Recombinant Nasturtium officinale ATP synthase subunit b, chloroplastic (atpF)

How does atpF in Nasturtium officinale compare structurally to atpF in other Brassicaceae species?

Comparative analysis reveals high conservation of atpF across the Brassicaceae family. The chloroplast gene encoding ATP synthase subunit b (atpF) in Nasturtium officinale shares significant homology with that of other Brassicaceae members:

Notably, the atpF gene contains introns in Nasturtium officinale as in other related species. These introns play important roles in post-transcriptional regulation and are conserved features in chloroplast genomes across the Brassicaceae family .

What are the optimal methods for expressing recombinant Nasturtium officinale atpF protein?

For successful expression of recombinant Nasturtium officinale atpF, researchers should consider the following methodological approach:

• Vector Selection: pET expression systems with T7 promoter have shown high efficiency for chloroplast proteins. For atpF specifically, include a His-tag or other purification tag at the N-terminus, avoiding the C-terminus where functional domains may be disrupted.
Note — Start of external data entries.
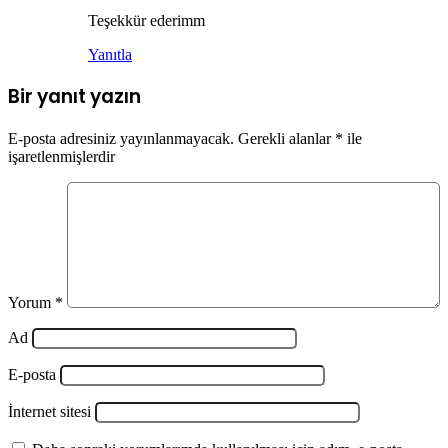
Teşekkür ederimm
Yanıtla
Bir yanıt yazın
E-posta adresiniz yayınlanmayacak.
Gerekli alanlar
*
ile
işaretlenmişlerdir
Yorum
*
Ad
E-posta
İnternet sitesi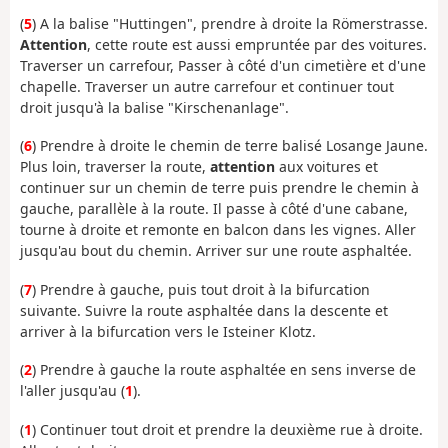
(
5
) A la balise "Huttingen", prendre à droite la Römerstrasse.
Attention
, cette route est aussi empruntée par des voitures.
Traverser un carrefour, Passer à côté d'un cimetière et d'une
chapelle. Traverser un autre carrefour et continuer tout
droit jusqu'à la balise "Kirschenanlage".
(
6
) Prendre à droite le chemin de terre balisé Losange Jaune.
Plus loin, traverser la route,
attention
aux voitures et
continuer sur un chemin de terre puis prendre le chemin à
gauche, parallèle à la route. Il passe à côté d'une cabane,
tourne à droite et remonte en balcon dans les vignes. Aller
jusqu'au bout du chemin. Arriver sur une route asphaltée.
(
7
) Prendre à gauche, puis tout droit à la bifurcation
suivante. Suivre la route asphaltée dans la descente et
arriver à la bifurcation vers le Isteiner Klotz.
(
2
) Prendre à gauche la route asphaltée en sens inverse de
l'aller jusqu'au (
1
).
(
1
) Continuer tout droit et prendre la deuxième rue à droite.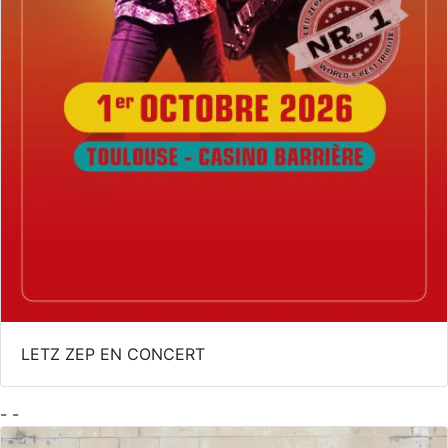
LETZ ZEP EN CONCERT
- -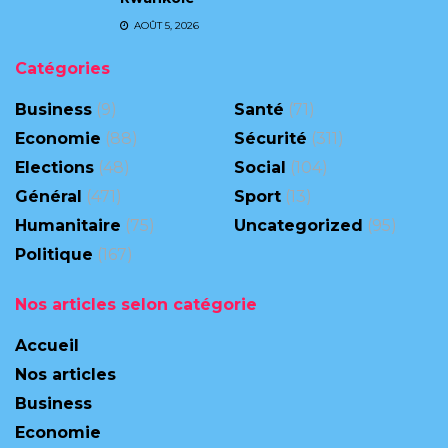
AOÛT 5, 2026
Catégories
Business
(9)
Santé
(71)
Economie
(88)
Sécurité
(311)
Elections
(48)
Social
(104)
Général
(471)
Sport
(13)
Humanitaire
(75)
Uncategorized
(95)
Politique
(167)
Nos articles selon catégorie
Accueil
Nos articles
Business
Economie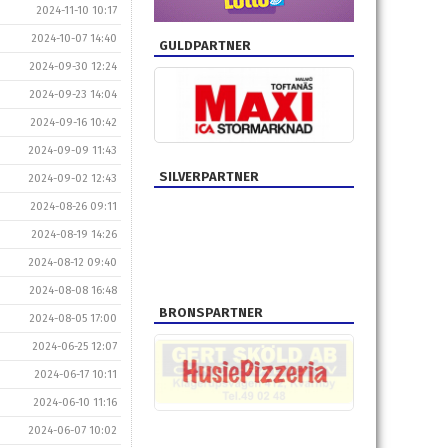
2024-11-10 10:17
2024-10-07 14:40
GULDPARTNER
2024-09-30 12:24
2024-09-23 14:04
2024-09-16 10:42
2024-09-09 11:43
SILVERPARTNER
2024-09-02 12:43
2024-08-26 09:11
2024-08-19 14:26
2024-08-12 09:40
2024-08-08 16:48
BRONSPARTNER
2024-08-05 17:00
2024-06-25 12:07
2024-06-17 10:11
2024-06-10 11:16
2024-06-07 10:02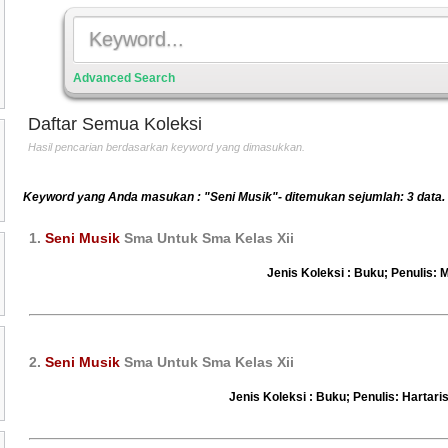
Advanced Search
Daftar Semua Koleksi
Hasil pencarian berdasarkan keyword yang dimasukkan.
Keyword yang Anda masukan : "Seni Musik"- ditemukan sejumlah: 3 data.
1.
Seni Musik
Sma Untuk Sma Kelas Xii
Jenis Koleksi : Buku; Penulis: M
2.
Seni Musik
Sma Untuk Sma Kelas Xii
Jenis Koleksi : Buku; Penulis: Hartari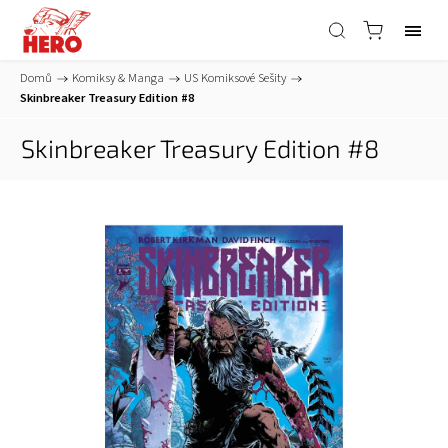
Domů
/
Komiksy & Manga
/
US Komiksové Sešity
/
Skinbreaker Treasury Edition #8
Skinbreaker Treasury Edition #8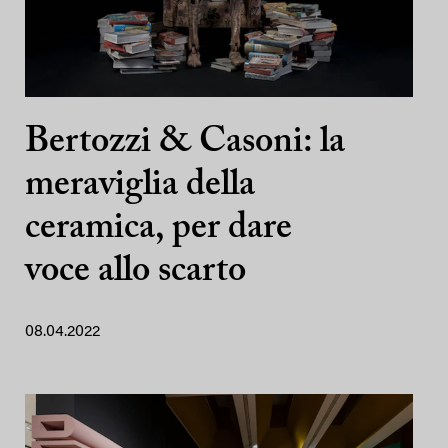
Bertozzi & Casoni: la
meraviglia della
ceramica, per dare
voce allo scarto
08.04.2022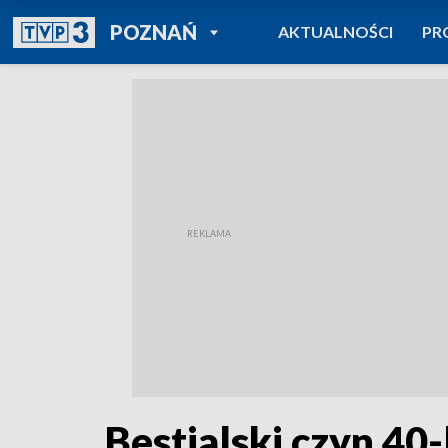
POWRÓT DO
POZNAŃ
AKTUALNOŚCI
PR
TVP REGIONY
Bestialski czyn 40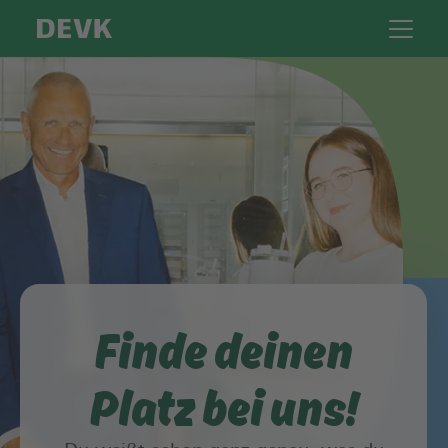
Finde deinen
Platz bei uns!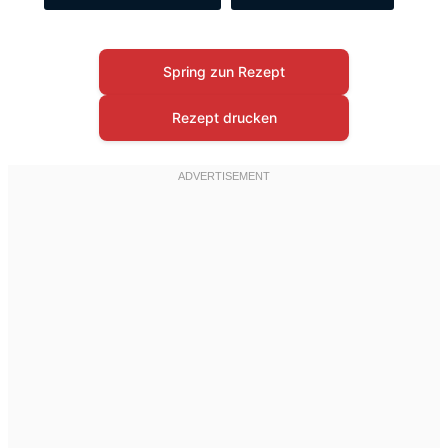
Spring zun Rezept
Rezept drucken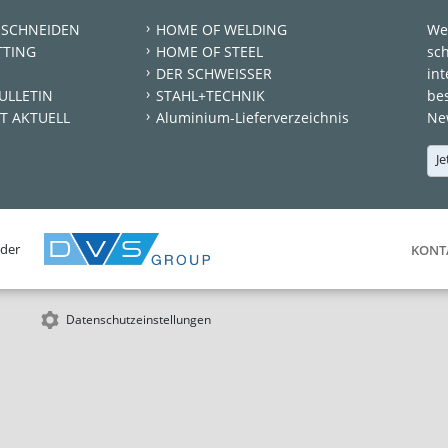
 SCHNEIDEN
HOME OF WELDING
We
TTING
HOME OF STEEL
sc
DER SCHWEISSER
int
ULLETIN
STAHL+TECHNIK
be
T AKTUELL
Aluminium-Lieferverzeichnis
New
Je
 der
KONT
Datenschutzeinstellungen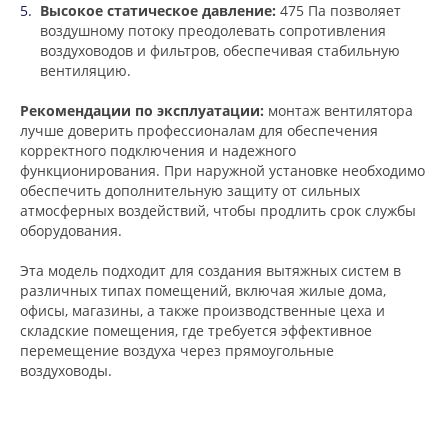
Высокое статическое давление:
475 Па позволяет
воздушному потоку преодолевать сопротивления
воздуховодов и фильтров, обеспечивая стабильную
вентиляцию.
Рекомендации по эксплуатации:
монтаж вентилятора
лучше доверить профессионалам для обеспечения
корректного подключения и надежного
функционирования. При наружной установке необходимо
обеспечить дополнительную защиту от сильных
атмосферных воздействий, чтобы продлить срок службы
оборудования.
Эта модель подходит для создания вытяжных систем в
различных типах помещений, включая жилые дома,
офисы, магазины, а также производственные цеха и
складские помещения, где требуется эффективное
перемещение воздуха через прямоугольные
воздуховоды.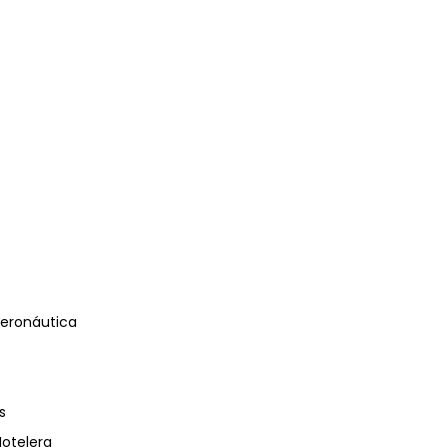
eronáutica
s
Hotelera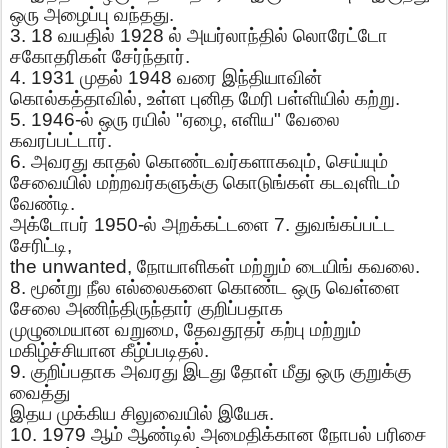
ஒரு
அழைப்பு
வந்தது
.
3. 18
வயதில்
1928
ல்
அயர்லாந்தில்
லொரேட்டோ
சகோதரிகள்
சேர்ந்தார்
.
4. 1931
முதல்
1948
வரை
இந்தியாவின்
கொல்கத்தாவில்
,
உள்ள
புனித
மேரி
பள்ளியில்
கற்று
.
5. 1946-
ல்
ஒரு
ரயில்
"
ஏழை
,
எளிய
"
வேலை
கவரப்பட்டார்
.
6.
அவரது
காதல்
கொண்டவர்களாகவும்
,
செய்யும்
சேவையில்
மற்றவர்களுக்கு
கொடுங்கள்
கடவுளிடம்
வேண்டி
.
அக்டோபர்
1950-
ல்
அறக்கட்டளை
7.
துவங்கப்பட்ட
சேரிட்டி
,
the unwanted,
நோயாளிகள்
மற்றும்
டையிங்
கவலை
.
8.
மூன்று
நீல
எல்லைகளை
கொண்ட
ஒரு
வெள்ளை
சேலை
அணிந்திருந்தார்
குறிப்பதாக
முழுமையான
வறுமை
,
தேவதூதர்
கற்பு
மற்றும்
மகிழ்ச்சியான
கீழ்ப்படிதல்
.
9.
குறிப்பதாக
அவரது
இடது
தோள்
மீது
ஒரு
குறுக்கு
வைத்து
இதய
முக்கிய
சிலுவையில்
இயேசு
.
10. 1979
ஆம்
ஆண்டில்
அமைதிக்கான
நோபல்
பரிசை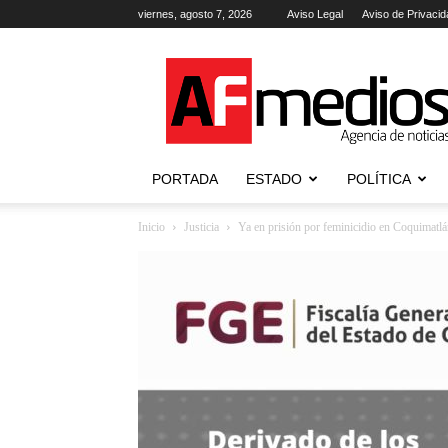
viernes, agosto 7, 2026
Aviso Legal
Aviso de Privacid
AFmedios
.-
Agencia
de
Noticias
PORTADA
ESTADO
POLÍTICA
Inicio
Justicia
Ya en prisión por feminicidio en Coquimatlán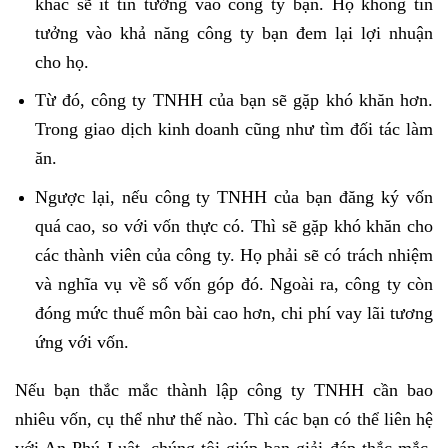
khác sẽ ít tin tưởng vào công ty bạn. Họ không tin
tưởng vào khả năng công ty bạn đem lại lợi nhuận
cho họ.
Từ đó, công ty TNHH của bạn sẽ gặp khó khăn hơn.
Trong giao dịch kinh doanh cũng như tìm đối tác làm
ăn.
Ngược lại, nếu công ty TNHH của bạn đăng ký vốn
quá cao, so với vốn thực có. Thì sẽ gặp khó khăn cho
các thành viên của công ty. Họ phải sẽ có trách nhiệm
và nghĩa vụ về số vốn góp đó. Ngoài ra, công ty còn
đóng mức thuế môn bài cao hơn, chi phí vay lãi tương
ứng với vốn.
Nếu bạn thắc mắc thành lập công ty TNHH cần bao
nhiêu vốn, cụ thể như thế nào. Thì các bạn có thể liên hệ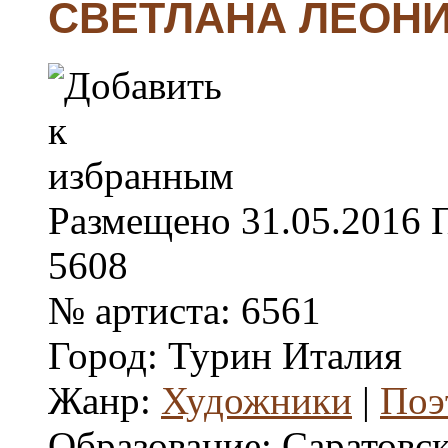
СВЕТЛАНА ЛЕОН
Размещено
31.05.2016
5608
№ артиста:
6561
Город:
Турин Италия
Жанр:
Художники
|
Поэ
Образование:
Саратовс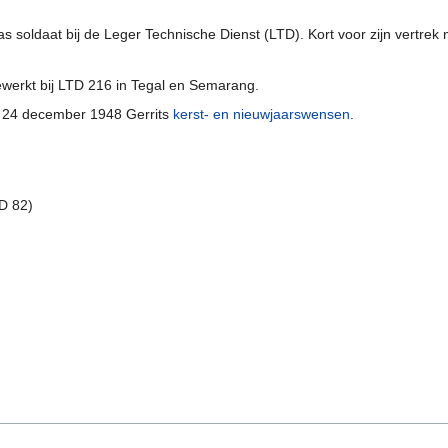
 soldaat bij de Leger Technische Dienst (LTD). Kort voor zijn vertrek 
ewerkt bij LTD 216 in Tegal en Semarang.
 24 december 1948 Gerrits
kerst- en nieuwjaarswensen
.
D 82)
• Expression Host: E. coli BL21(DE3) or Rosetta strains are recommended due to their ability to handle plant codon usage. For atpF, which contains membrane-spanning regions, specialized strains like C41(DE3) or C43(DE3) designed for membrane proteins may provide higher yields.

• Induction Conditions:

  • Temperature: 16-18°C (rather than 37°C)

  • IPTG concentration: 0.1-0.5 mM

  • Duration: Extended induction (overnight)

  • Growth phase: Mid-log phase (OD₆₀₀ = 0.6-0.8)

• Solubilization Strategy: As a membrane protein component, atpF requires proper solubilization using mild detergents such as n-dodecyl-β-D-maltoside (DDM) or CHAPS at concentrations just above their critical micelle concentration.

This approach has been validated for similar chloroplast membrane proteins and can be adapted specifically for Nasturtium officinale atpF .

What techniques are most effective for purifying and characterizing recombinant atpF protein?

For purification and characterization of recombinant Nasturtium officinale atpF, the following methodological workflow is recommended:

• Purification Protocol:

  • Cell lysis: Sonication or pressure-based methods in buffer containing 50 mM Tris-HCl pH 8.0, 300 mM NaCl, 10% glycerol, and appropriate detergent

  • IMAC purification: Using Ni-NTA resin for His-tagged protein

  • Size exclusion chromatography: For removing aggregates and achieving higher purity

  • Consider on-column refolding if inclusion bodies form

• Characterization Methods:

  • SDS-PAGE and Western blotting: Confirm size (approximately 20 kDa) and identity

  • Circular dichroism: Assess secondary structure content

  • Mass spectrometry: Verify sequence integrity

  • Dynamic light scattering: Evaluate homogeneity

• Functional Verification:

  • ATPase activity assays

  • Reconstitution into liposomes to test proton translocation

  • Binding assays with other ATP synthase subunits

This comprehensive approach ensures both structural integrity and functional activity of the purified recombinant protein .

How does atpF contribute to chloroplast energy metabolism in Nasturtium officinale?

The atpF gene product plays a critical role in chloroplast energy metabolism through its function in the ATP synthase complex:

• Structural Role: ATP synthase subunit b forms part of the peripheral stalk of the F₀ sector, which connects the membrane-embedded proton channel (F₀) to the catalytic portion (F₁) where ATP synthesis occurs.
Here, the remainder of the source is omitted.